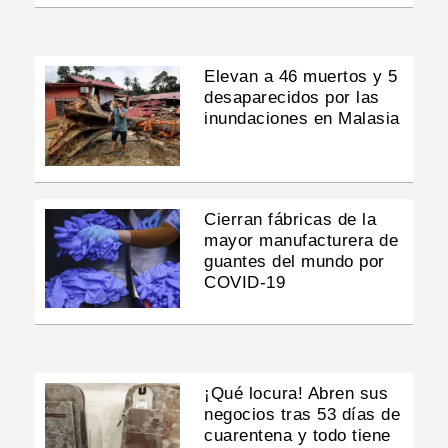
Elevan a 46 muertos y 5
desaparecidos por las
inundaciones en Malasia
Cierran fábricas de la
mayor manufacturera de
guantes del mundo por
COVID-19
¡Qué locura! Abren sus
negocios tras 53 días de
cuarentena y todo tiene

========================================

**Exercise prompt:** Output only the lines from the one that contains "Cierran fábricas de la" through the final line of the records, exactly as given.

**Your response:**
Cierran fábricas de la
mayor manufacturera de
guantes del mundo por
COVID-19
¡Qué locura! Abren sus
negocios tras 53 días de
cuarentena y todo tiene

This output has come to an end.